Motherless or fatherless, on purpose

Joseph Backholm is senior fellow for Biblical worldview and strategic engagement at the Family Research Council. This article appeared in WORLD Magazine on September 9, 2022.

California Congressman Adam Schiff has introduced legislation purporting to help people struggling with infertility, but this proposed solution creates a much more serious problem. Approximately 12 percent of married women have trouble getting pregnant or sustaining a pregnancy, which creates emotional, physical, and even financial stress. While government can do little for the emotional stress, the U.S. government has long provided tax-deductions for infertility related expenses.

Governments have provided these benefits because children are both a personal blessing and a social good. Bad things happen when societies don’t have enough children, which is why many countries are now paying their citizens to have babies. A few years ago, Hungary decided to effectively pay women 30,000 euros if they have at least 3 children and as a result they are experiencing their highest birth rate in three decades.

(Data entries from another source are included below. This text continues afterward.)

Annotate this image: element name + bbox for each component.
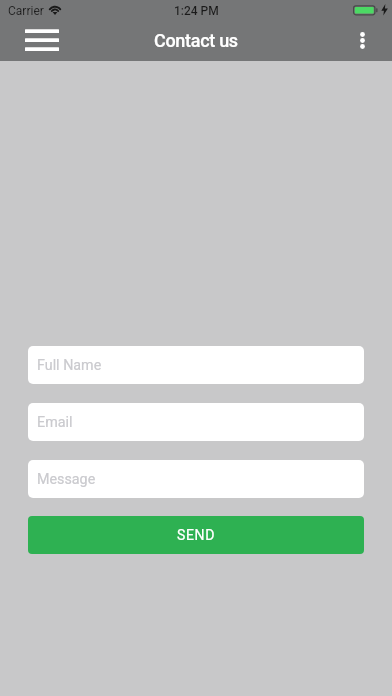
- staticText: SEND: [177, 527, 215, 543]
- staticText: 1:24 PM: [174, 4, 219, 18]
- button[interactable]: More options: [342, 20, 382, 61]
- button[interactable]: Full Name: [28, 346, 364, 384]
- button[interactable]: Open navigation menu: [18, 20, 66, 61]
- staticText: Email: [37, 414, 73, 431]
- button[interactable]: Message: [28, 460, 364, 498]
- button[interactable]: Email: [28, 403, 364, 441]
- staticText: Message: [37, 471, 96, 488]
- staticText: Contact us: [154, 30, 238, 51]
- staticText: Carrier: [8, 4, 44, 18]
- staticText: Full Name: [37, 357, 102, 374]
- button[interactable]: SEND: [28, 516, 364, 554]
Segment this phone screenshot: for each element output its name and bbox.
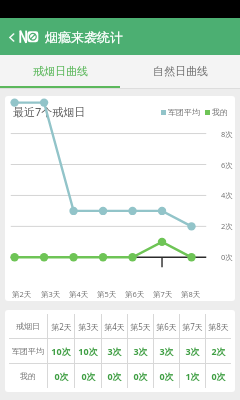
staticText: 2次 bbox=[221, 221, 233, 231]
staticText: 4次 bbox=[221, 190, 233, 200]
staticText: 1次 bbox=[185, 370, 200, 382]
staticText: 0次 bbox=[54, 370, 69, 382]
staticText: 第2天 bbox=[12, 289, 32, 299]
staticText: 最近7个戒烟日 bbox=[13, 104, 86, 119]
staticText: 10次 bbox=[78, 345, 98, 357]
staticText: 0次 bbox=[81, 370, 96, 382]
staticText: 0次 bbox=[107, 370, 122, 382]
staticText: 第7天 bbox=[182, 321, 203, 332]
staticText: 军团平均 bbox=[12, 346, 44, 356]
button[interactable]: 戒烟日曲线 bbox=[0, 55, 120, 86]
staticText: 2次 bbox=[211, 345, 226, 357]
staticText: 8次 bbox=[221, 129, 233, 139]
staticText: 自然日曲线 bbox=[153, 64, 208, 78]
staticText: 第7天 bbox=[153, 289, 173, 299]
staticText: 3次 bbox=[159, 345, 174, 357]
staticText: 我的 bbox=[20, 371, 36, 381]
staticText: 第6天 bbox=[125, 289, 145, 299]
staticText: 第5天 bbox=[97, 289, 117, 299]
staticText: 第4天 bbox=[104, 321, 125, 332]
staticText: 军团平均 bbox=[168, 107, 200, 117]
staticText: 10次 bbox=[51, 345, 71, 357]
staticText: 第3天 bbox=[41, 289, 61, 299]
staticText: 3次 bbox=[133, 345, 148, 357]
staticText: 烟瘾来袭统计 bbox=[45, 29, 123, 45]
staticText: 0次 bbox=[211, 370, 226, 382]
staticText: 3次 bbox=[107, 345, 122, 357]
staticText: 戒烟日曲线 bbox=[33, 64, 88, 78]
staticText: 第5天 bbox=[130, 321, 151, 332]
staticText: 第2天 bbox=[51, 321, 72, 332]
staticText: 3次 bbox=[185, 345, 200, 357]
staticText: 第8天 bbox=[208, 321, 229, 332]
staticText: 第8天 bbox=[181, 289, 201, 299]
button[interactable]: 自然日曲线 bbox=[120, 55, 240, 86]
staticText: 我的 bbox=[212, 107, 228, 117]
button[interactable]: Back bbox=[3, 29, 19, 45]
staticText: 第6天 bbox=[156, 321, 177, 332]
staticText: 第4天 bbox=[69, 289, 89, 299]
staticText: 0次 bbox=[221, 252, 233, 262]
staticText: 第3天 bbox=[78, 321, 99, 332]
staticText: 6次 bbox=[221, 160, 233, 170]
staticText: 0次 bbox=[159, 370, 174, 382]
staticText: 0次 bbox=[133, 370, 148, 382]
staticText: 戒烟日 bbox=[16, 321, 40, 331]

In the United States, the ability to receive tax benefits for fertility treatments requires beneficiaries to be in a heterosexual relationship since they are the only relationships that provide an expectation (or natural possibility) of fertility. But sexual revolutionaries see recognition of biological truth as a grave injustice.

LGBT activist groups created model legislation that would redefine “infertility” to include those who cannot reproduce “either as a single individual or with a partner without medical intervention.” Under this definition, single people, as well as people in same-sex relationships, could be “infertile,” which only makes sense in a world where men can get pregnant and no one can define what a woman is.

Rep. Schiff has picked up the mantle for this cause by sponsoring the Equal Access to Reproductive Care Act. In a press release announcing the legislation, Rep. Schiff said, “But right now, our tax code is sorely outdated and makes it harder for LGBTQ+ individuals and couples to afford treatments to bring children into their families, such as IVF. This bill would rectify this iniquity by allowing LGBTQ+ couples to deduct the cost of assisted reproductive treatments as a medical expense—a privilege heterosexual couples already have.” Yes, he used the word “iniquity,” while he surely meant “inequity.” That is as ironic as it gets.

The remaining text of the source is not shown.